Is there a big difference in the the inexpensive ones and more expensive ones.. I just bought my neos and love it but was looking into a halo. What would you say about these that I found. The gun is just for fun so I do not need anything crazy 
thanks

http://cgi.ebay.com/NCSTAR-RED-DOT-...ryZ31714QQssPageNameZWDVWQQrdZ1QQcmdZViewItem

http://cgi.ebay.com/Holographic-4-T...oryZ7307QQssPageNameZWDVWQQrdZ1QQcmdZViewItem

http://cgi.ebay.com/3-8-20mm-Hologr...oryZ7307QQssPageNameZWDVWQQrdZ1QQcmdZViewItem


----------



## JeffWard (Aug 24, 2007)

I've been looking at holos for my Buck Mark Target Build, but all in the $200 range. I think with most gun-related products, you get what you pay for, unless you're buying a "custom" product (ie lotsa money for a signature).

That said, I just busted out $30 for a Simmons Red-Dot 30MM 1X scope from MidwayUSA. Eventually, the gun will carry a C-More. The vast majority of the pros are shooting C-More holos, and few are getting sponsored (paid) to do so.

If the gun is for fun, why pay $200... but if you want performance, durability, adjustability, etc...

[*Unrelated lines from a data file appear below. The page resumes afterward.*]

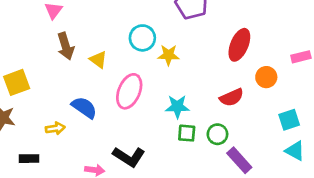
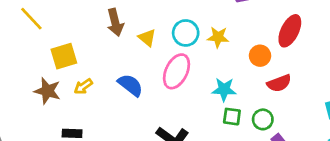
cyan circle: (142, 38) -> (186, 33), moved
orange circle: (266, 77) -> (260, 56), moved
yellow arrow: (55, 128) -> (83, 86), moved, turned 150

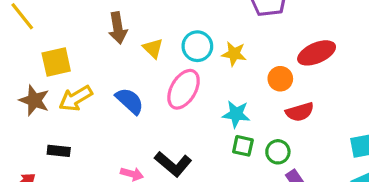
red ellipse: (290, 31) -> (317, 53), turned 36
yellow arrow: (83, 86) -> (76, 98), size x1.5

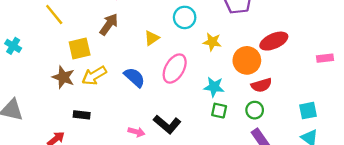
brown arrow: (118, 28) -> (109, 24), moved, turned -135
cyan circle: (197, 46) -> (185, 17), moved
yellow triangle: (153, 48) -> (152, 38), turned 42
orange circle: (280, 79) -> (247, 60), size x1.5
green circle: (278, 152) -> (255, 110), moved

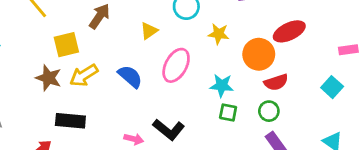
cyan square: (308, 111) -> (332, 87), moved, turned -36
black rectangle: (82, 115) -> (70, 121), size x1.5

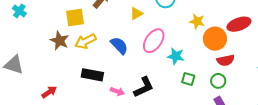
yellow star: (219, 34) -> (197, 21), moved
cyan star: (222, 86) -> (176, 56), moved
black rectangle: (70, 121) -> (92, 75), moved
black L-shape: (169, 130) -> (144, 87), turned -70

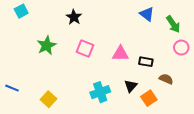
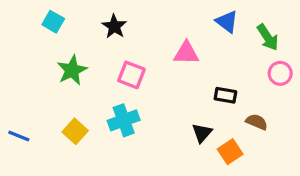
cyan square: (21, 11) -> (53, 22), moved, turned -32
pink triangle: (120, 54) -> (186, 53), moved
cyan cross: (100, 92) -> (124, 120), moved
yellow square: (49, 99) -> (75, 131), moved

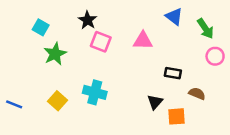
cyan square: (53, 22) -> (41, 27), moved
pink square: (131, 75) -> (101, 42), moved
cyan cross: (124, 120) -> (95, 92), turned 35
orange square: (230, 152) -> (177, 116), turned 30

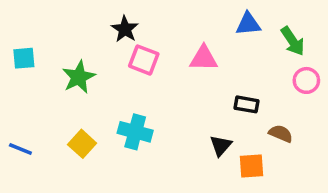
blue triangle: (174, 17) -> (248, 24), turned -42
cyan square: (41, 27) -> (24, 58), moved, turned -35

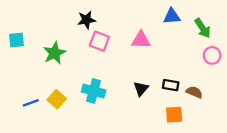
black star: (125, 29) -> (86, 20), turned 30
black rectangle: (246, 104) -> (171, 85), moved
black triangle: (221, 146) -> (141, 89), moved
blue line: (20, 149) -> (31, 103), moved, turned -42

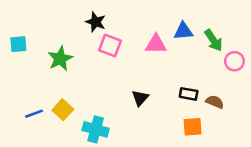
blue triangle: (172, 16) -> (183, 31), moved
black star: (86, 20) -> (96, 22), turned 30
green arrow: (203, 28) -> (213, 40), moved
black triangle: (141, 89) -> (140, 98), moved
cyan cross: (94, 91) -> (96, 129), moved

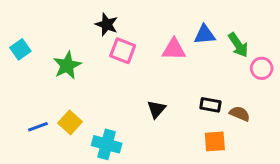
cyan square: (18, 44) -> (20, 49), turned -30

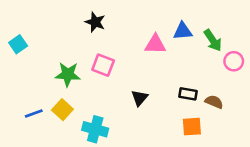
pink square: (123, 51) -> (103, 65), moved
green star: (67, 65) -> (68, 74), moved, turned 30

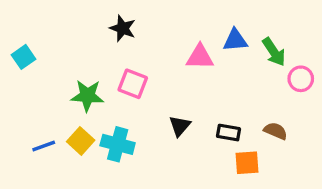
black rectangle: (188, 94) -> (228, 133), moved
cyan cross: (95, 129) -> (118, 144), moved

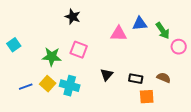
cyan square: (24, 57) -> (14, 45), moved

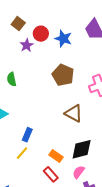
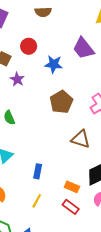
red circle: (41, 34) -> (29, 46), moved
brown pentagon: (63, 75) -> (61, 102), turned 30
yellow line: (22, 153) -> (37, 201), moved

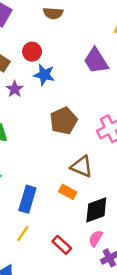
blue star: (54, 64) -> (44, 75), moved
blue rectangle: (38, 171) -> (27, 199), size x1.5
orange rectangle: (72, 187) -> (68, 192), moved

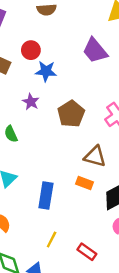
purple star: (15, 89) -> (31, 102), moved
yellow line: (23, 234) -> (52, 239), moved
red rectangle: (62, 245) -> (87, 252), moved

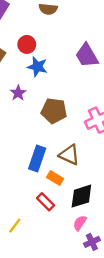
brown pentagon: (71, 114) -> (54, 111), turned 30
blue rectangle: (46, 196) -> (37, 158), moved
red rectangle: (87, 252) -> (46, 202), moved

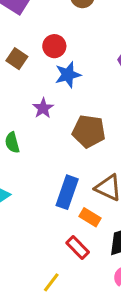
blue star: (37, 67) -> (68, 75), turned -30
yellow line: (15, 226) -> (51, 282), moved

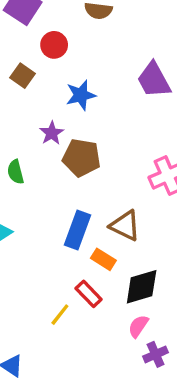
red circle: (54, 46) -> (54, 45), moved
brown pentagon: (89, 131) -> (81, 158), moved
yellow line: (51, 282) -> (60, 315), moved

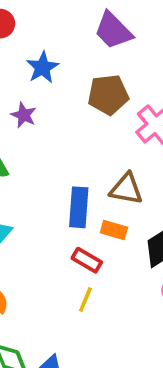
brown pentagon: (81, 158) -> (108, 95), moved
red rectangle: (89, 294) -> (87, 260), moved

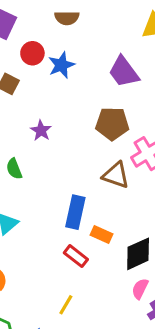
blue star: (42, 67) -> (61, 65), moved
brown triangle: (126, 189) -> (116, 175), moved
yellow line: (85, 300) -> (66, 305), moved

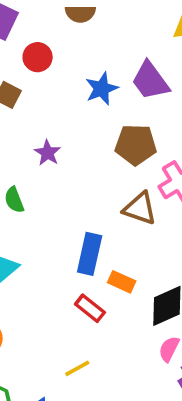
blue star: (61, 65) -> (102, 89), moved
yellow line: (66, 305) -> (77, 368), turned 30

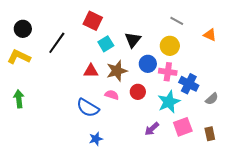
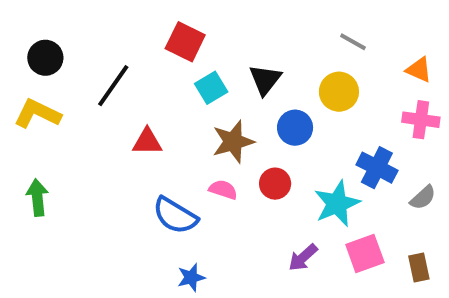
red triangle: (91, 71) -> (147, 142), moved
pink cross: (168, 72) -> (421, 120), moved

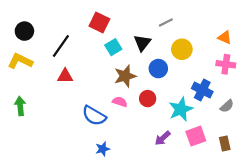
gray line: (353, 42) -> (166, 22), moved, turned -56
red triangle: (147, 142) -> (65, 76), moved

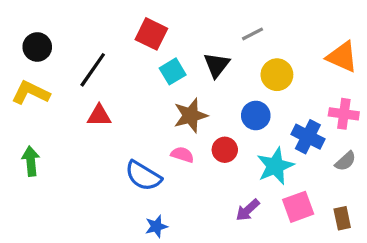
orange triangle: (225, 37) -> (342, 57), size x1.5
pink cross: (226, 64) -> (344, 114), moved
blue circle: (158, 69) -> (256, 115), moved

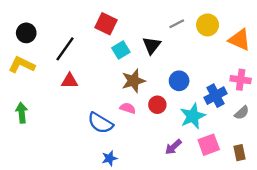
yellow circle: (277, 75) -> (208, 25), moved
blue cross: (308, 137) -> (216, 96), turned 35

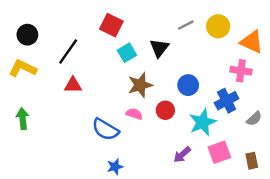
pink cross: (241, 80) -> (241, 71), moved

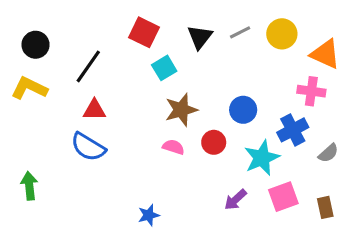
black triangle: (159, 48) -> (200, 37), moved
green arrow: (23, 119) -> (29, 186), moved
blue semicircle: (105, 129) -> (88, 147), moved

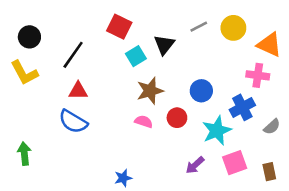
black triangle: (200, 37) -> (164, 45), moved
yellow L-shape: (29, 88) -> (24, 73), turned -144

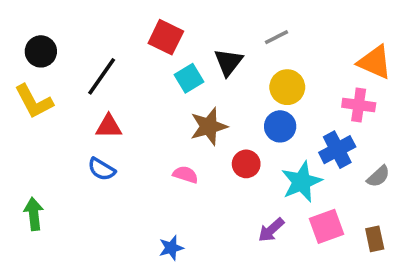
yellow circle: (233, 28) -> (287, 87), moved
blue semicircle: (73, 122) -> (102, 169), size x0.7
pink semicircle: (144, 122) -> (185, 175), moved

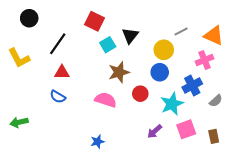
gray line: (277, 37) -> (181, 31), moved
black circle: (41, 51) -> (29, 18), moved
pink cross: (359, 105) -> (205, 60), turned -30
pink semicircle: (185, 175) -> (106, 100), size x1.5
green arrow: (34, 214) -> (19, 122), turned -96

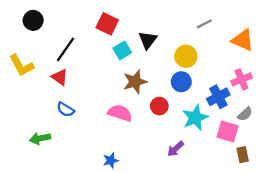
gray line: (181, 31) -> (204, 24), moved
pink cross: (205, 60) -> (241, 79), moved
red triangle: (62, 72) -> (60, 77), moved, turned 35
green arrow: (19, 122) -> (40, 138), moved
pink square: (186, 129) -> (228, 132), moved, turned 36

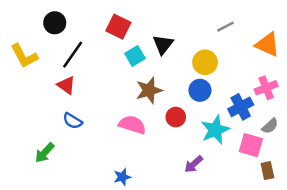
black circle: (33, 20) -> (55, 23), moved
yellow L-shape: (22, 66) -> (24, 56), moved
green arrow: (40, 138) -> (45, 153), turned -36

Also, watch out. One of the scopes was a 1 MOA model. That dot is TINY, and will be very hard to pick up. 4MOA-8MOA is standard for competition.

Jeff


----------



## hopper810 (Jan 30, 2007)

i haven't heard or read much good about nc star products. do you have a gun shop close to where you live? if so you could check and see what they may have and see which one you like and can afford. you can also get a bsa red dot at your local wally-world just to see if you like shooting with a dot. i have two differnt types a regular 30mm red dot and a reflex dot. i started with the bsa from wally to see what i thought of them(now won't shoot without one).if you don't like it take it back so no money down the drain. maybe this help's you some.:smt023 oops allmost forgot which ever one you get make sure it fits a weaver rail.some dots have a base that fits a grooved base your neos has a weaver rail.


----------